Tradicionalmente, tanto la conducción política como los analistas de política han mostrado una tendencia a suponer que las decisiones de seguridad nacional son la consecuencia de una evaluación cuidadosa y objetiva de toda la gama de opciones de política, y que la opción elegida es la que hace más por satisfacer los intereses nacionales.

El enfoque tradicional combina los aspectos organizativos e inter-personales de los procesos de toma de decisiones, en particular en grandes organizaciones como lo son los gobiernos nacionales. El enfoque tradicional también toma en cuenta las convicciones ideológicas y las reacciones emocionales de cada líder en particular.

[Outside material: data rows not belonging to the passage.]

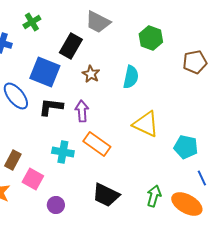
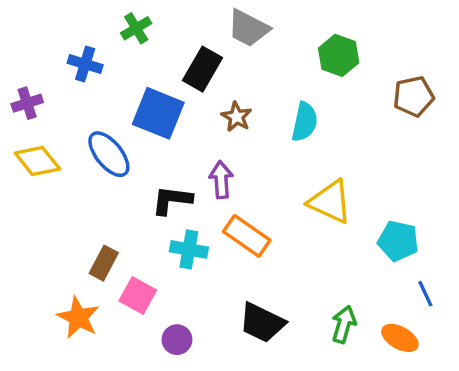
black L-shape: (51, 107) -> (172, 200), moved
orange ellipse: (187, 204) -> (400, 338), size x0.7

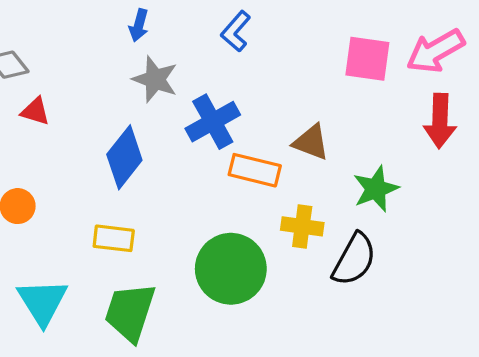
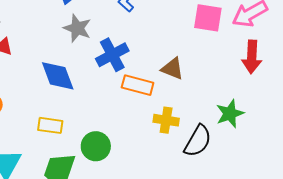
blue diamond: (124, 157) -> (58, 76), turned -60
green star: (376, 189) -> (230, 114), moved
green circle: (231, 269) -> (96, 146), moved, size x0.7

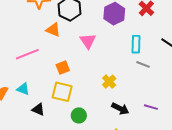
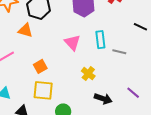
pink triangle: (88, 41) -> (72, 43), moved
cyan rectangle: (136, 44) -> (100, 40), moved
purple line: (151, 107) -> (133, 93), turned 32

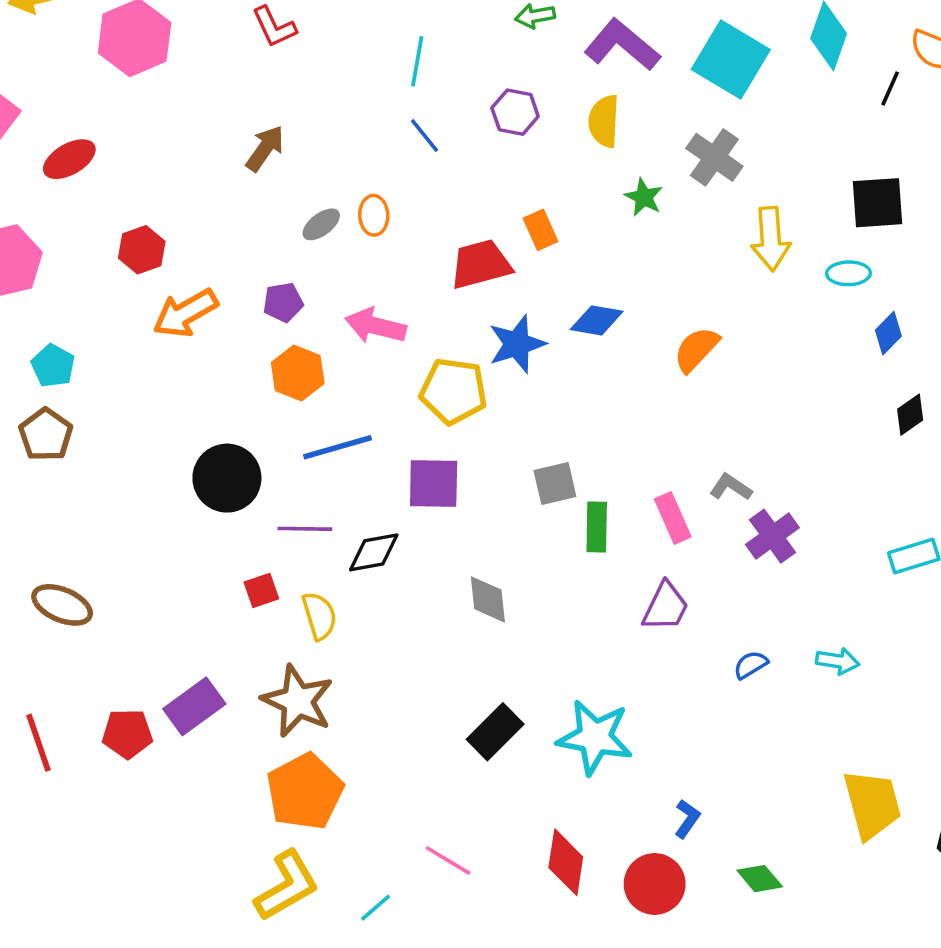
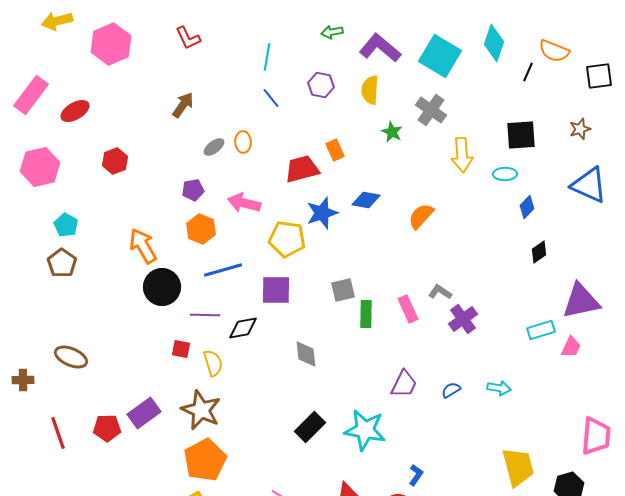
orange arrow: (185, 313) -> (143, 246), moved, turned 90
red square: (261, 590) -> (181, 349), turned 30
purple trapezoid: (666, 607) -> (404, 384), moved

    Perspectivas para la Toma de Decisiones Militares (Subir)
 


Con la finalidad de poder comprender mejor la toma de decisiones sobre seguridad nacional, formularon tres perspectivas –o tres formas diferentes de ver el proceso de toma de decisiones; así como una implementada por la Escuela Naval de Guerra. Las perspectivas no están diseñadas para determinar si una decisión en particular resultó ya sea "correcta" o la "mejor" posible en virtud de las circunstancias reinantes.

PRIMERA PERSPECTIVA
Del Actor Racional

Es la forma tradicional de analizar las decisiones. En esta perspectiva, se asume que existe coherencia entre los objetivos de un gobierno y sus acciones. Si existe tal coherencia, la capacidad de conocer cuál es el objetivo de un gobierno extranjero en una crisis o región geográfica en particular otorgaría a los líderes militares una idea bastante acabada de las acciones que podría tomar tal gobierno extranjero. Además, las medidas que ya hayan tomado, de ser coherentes con los objetivos, deberían dar una idea bastante aproximada de qué intereses trata de promover dicho gobierno.

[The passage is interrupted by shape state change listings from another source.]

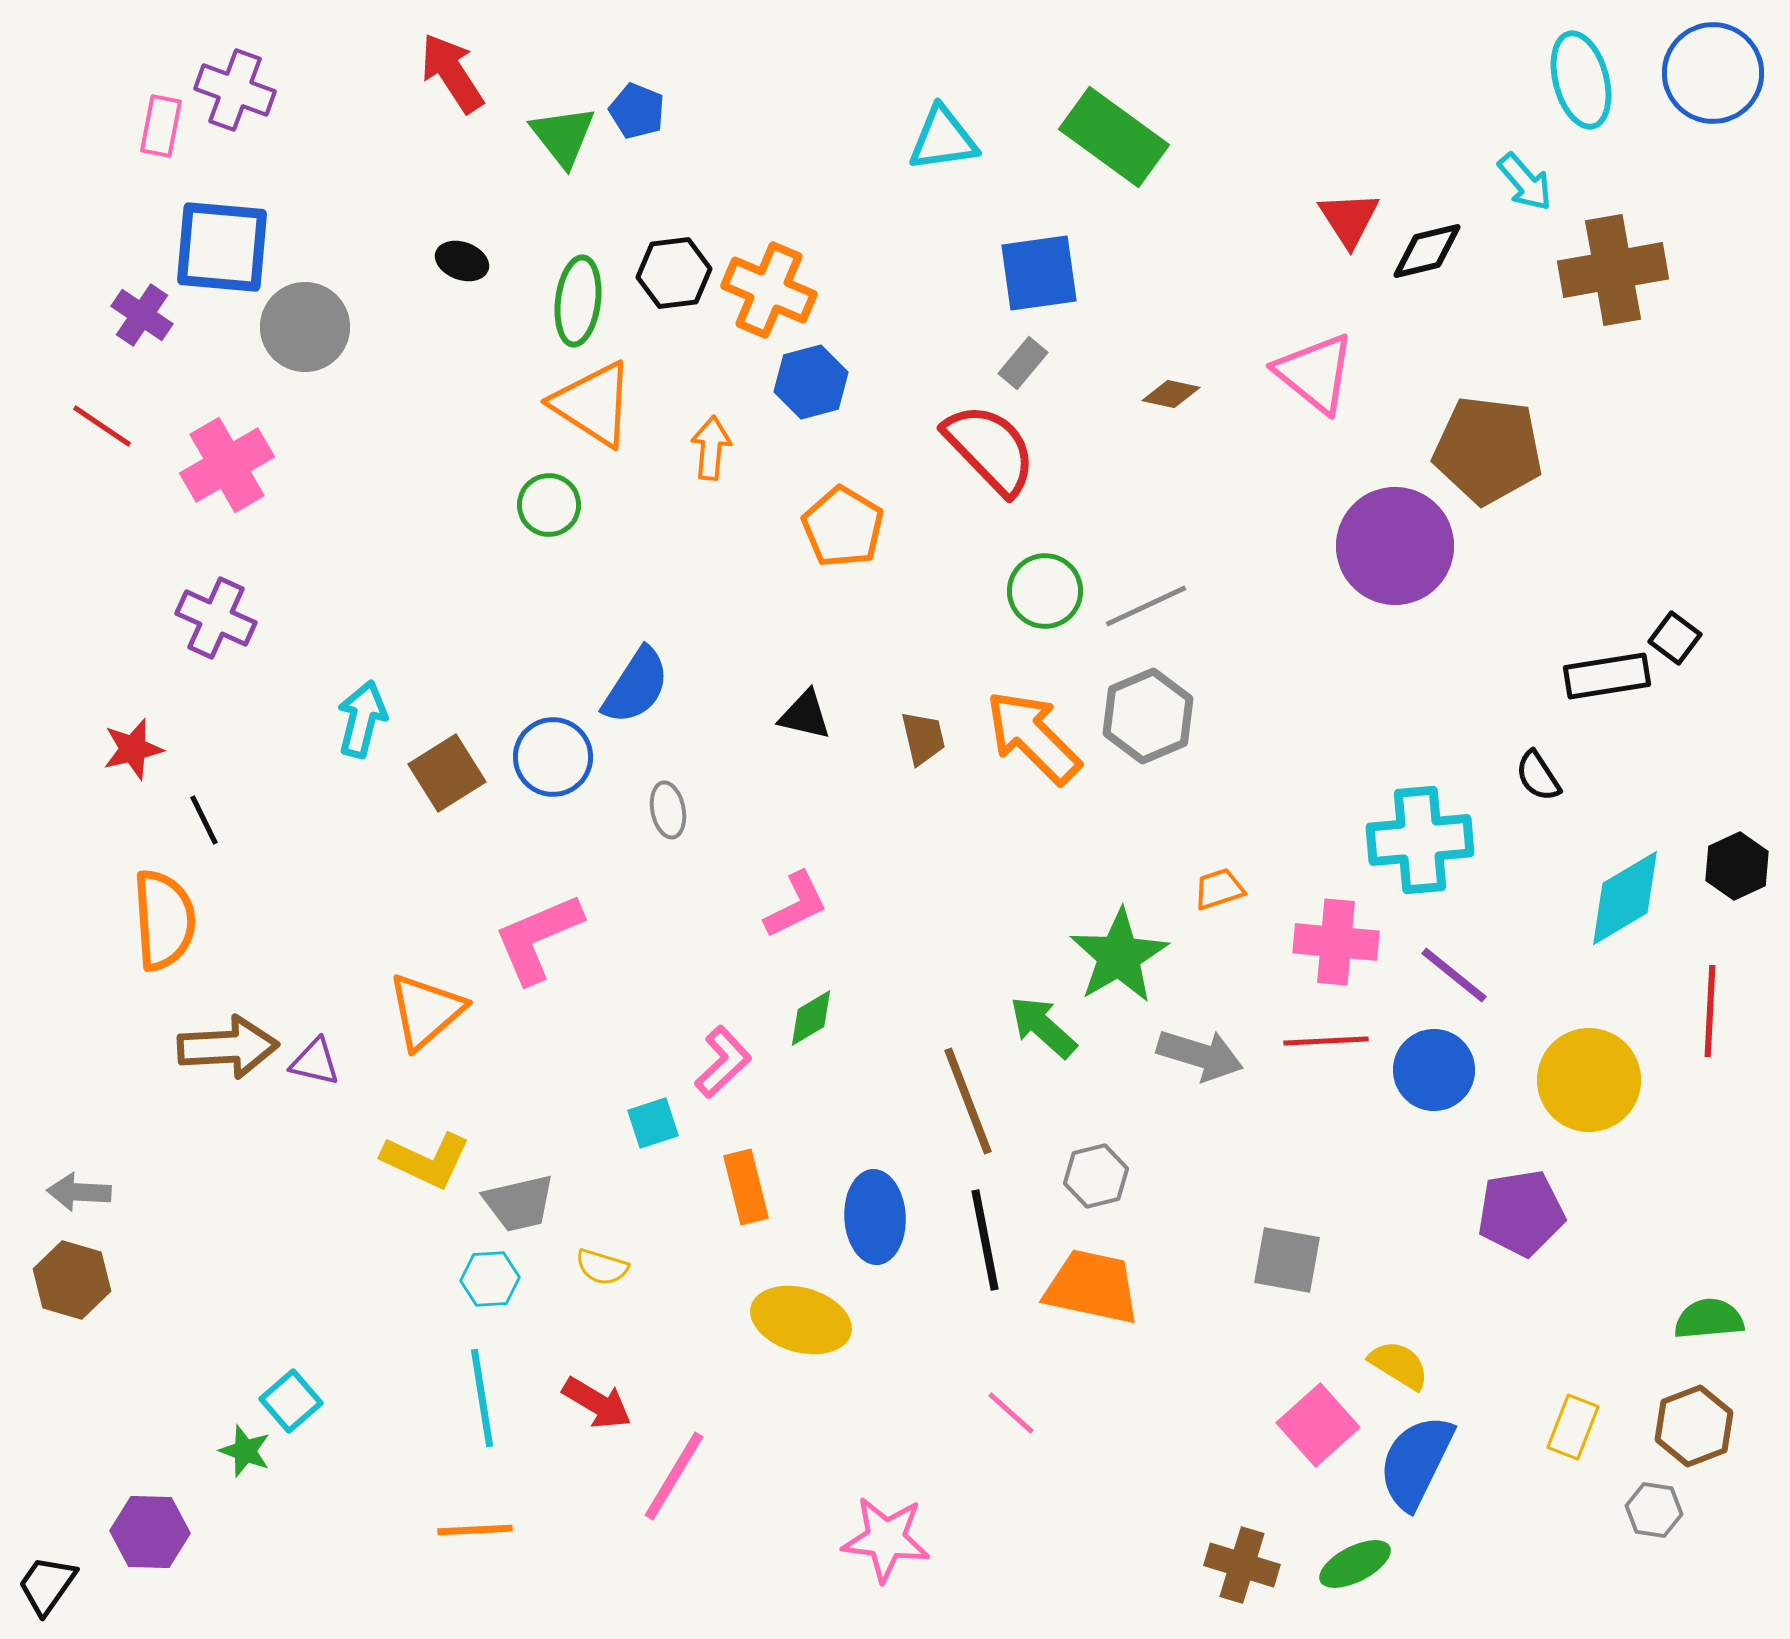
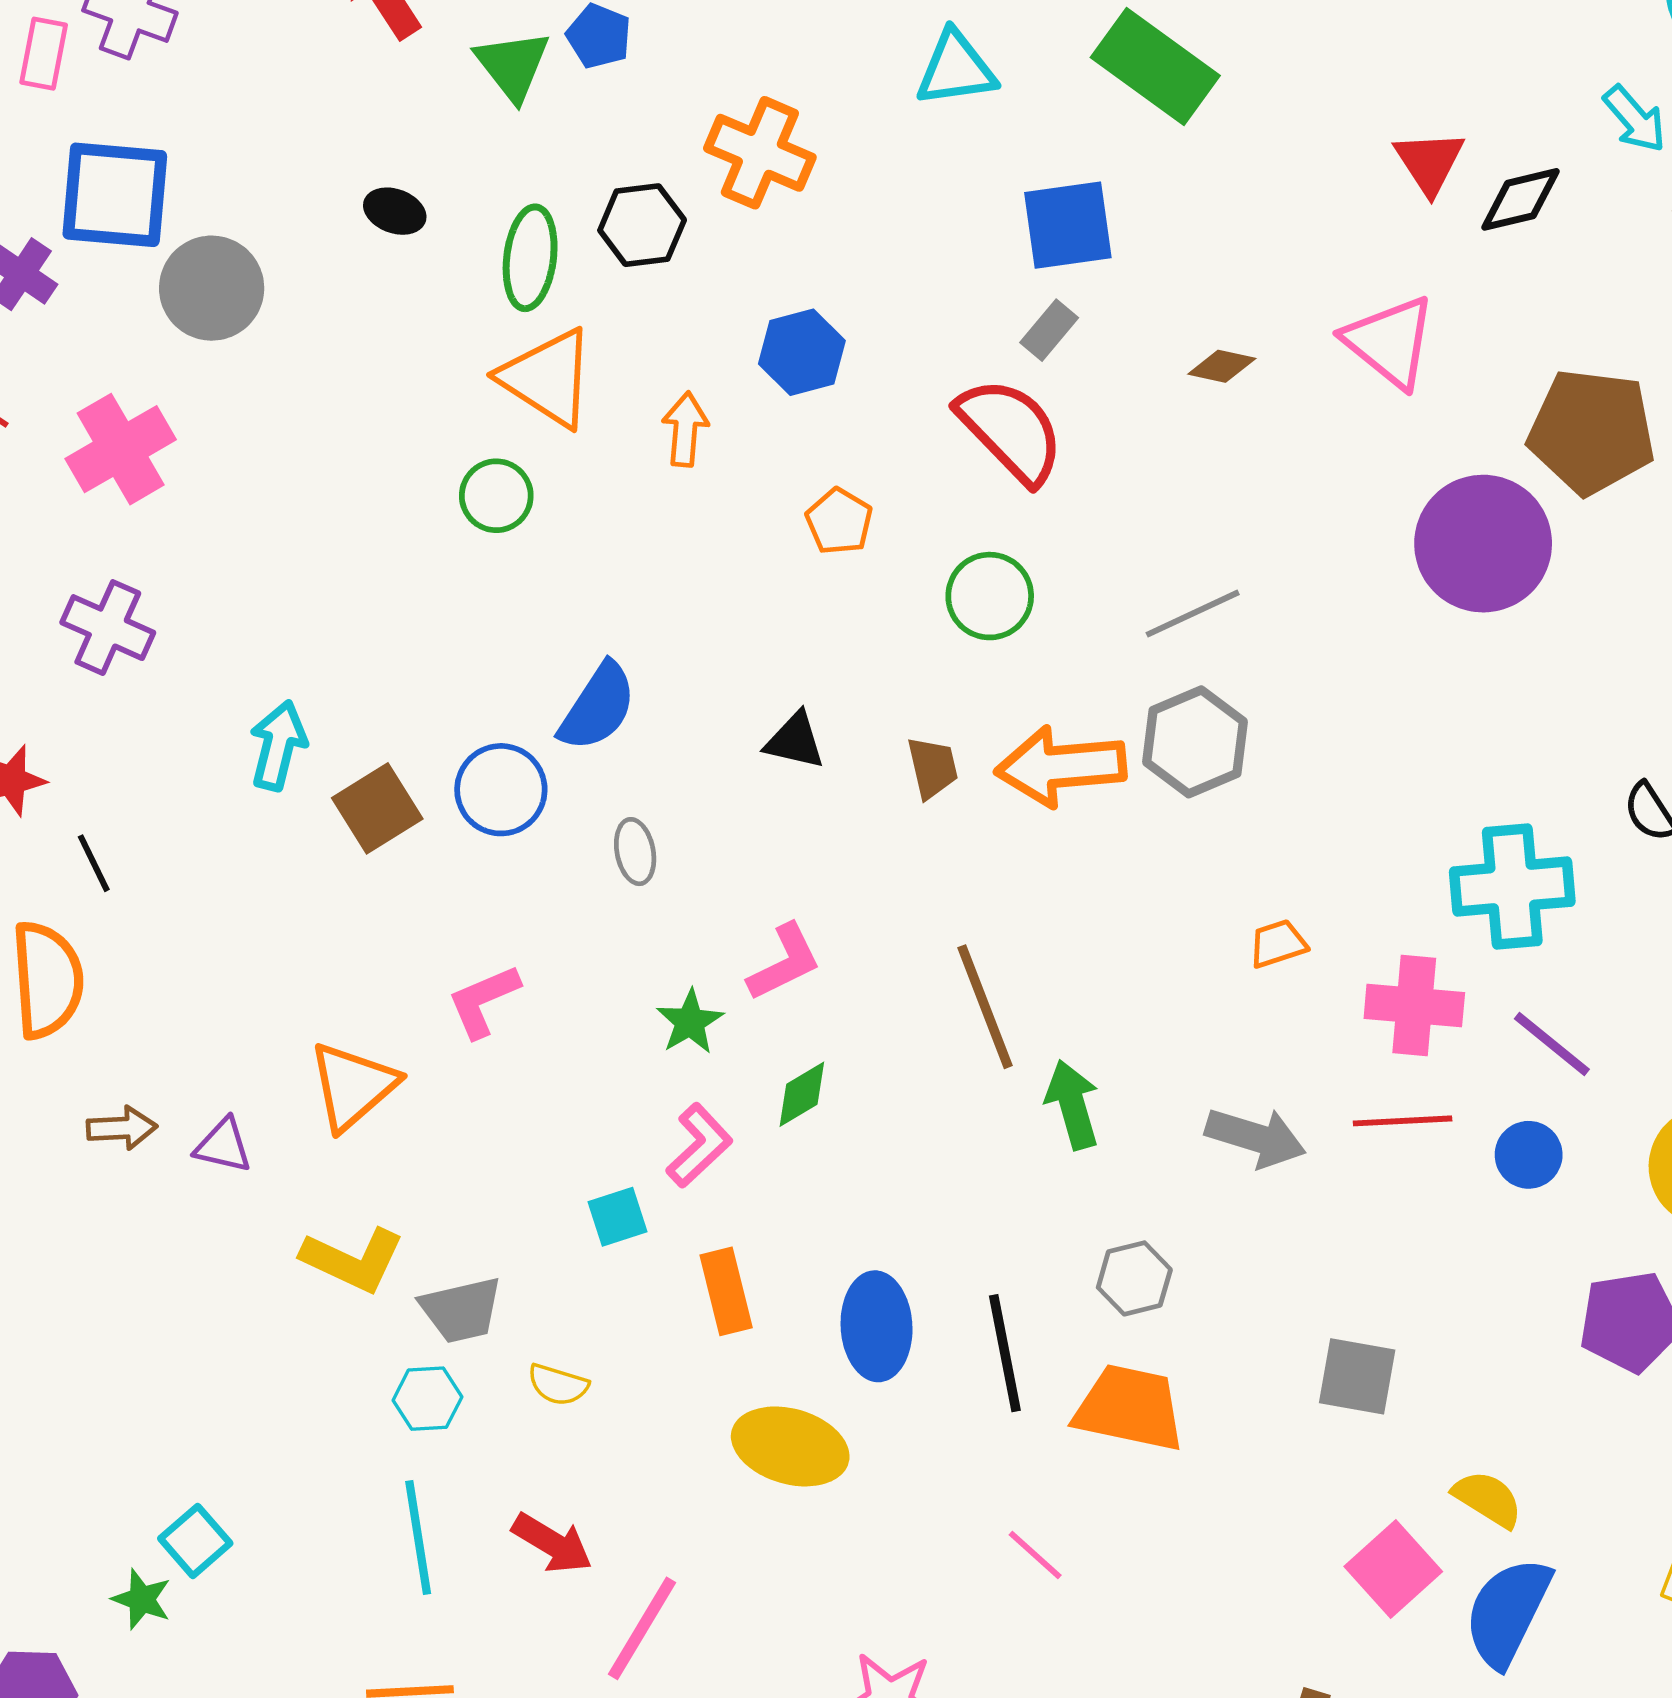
orange cross: (769, 290) -> (760, 153), moved
orange pentagon: (843, 527) -> (839, 521), size x0.7
green circle: (1045, 591) -> (990, 596), moved
orange arrow: (1033, 737) -> (1061, 766), turned -50
pink L-shape: (538, 938) -> (483, 1001), size x0.7
green star: (1119, 956) -> (690, 1022), moved, size x0.6
green arrow: (1043, 1027) -> (1072, 1105), turned 32
brown arrow: (228, 1047) -> (122, 1128), size x0.6
blue circle: (1434, 1070) -> (1529, 1155), size x0.7
brown line: (968, 1101) -> (985, 1007), moved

A fin de que los objetivos y acciones de un gobierno sean coherentes, deben coexistir de manera lógica varios factores, a saber:

  1. La conducción política debe contar con una apreciación razonablemente clara sobre cuáles son los objetivos nacionales o intereses nacionales en una crisis o región geográfica dada.
  2. Los cursos de acción u opciones alternativos deben estar identificados y evaluados por el decisor en términos de las consecuencias positivas y negativas de cada curso de acción. A su vez, esto presupone que se encuentre disponible información precisa sobre las consecuencias de los diversos cursos de acción u opciones posibles, y que sean comprendidas por el decisor y sus asesores. La suposición también incluye que haya suficiente tiempo para que la información se compile y proporcione al decisor.
  3. De acuerdo con esta evaluación de las consecuencias, el decisor debe elegir el curso de acción u opción que brinde las mejores consecuencias netas en términos de los objetivos específicos o intereses nacionales determinados.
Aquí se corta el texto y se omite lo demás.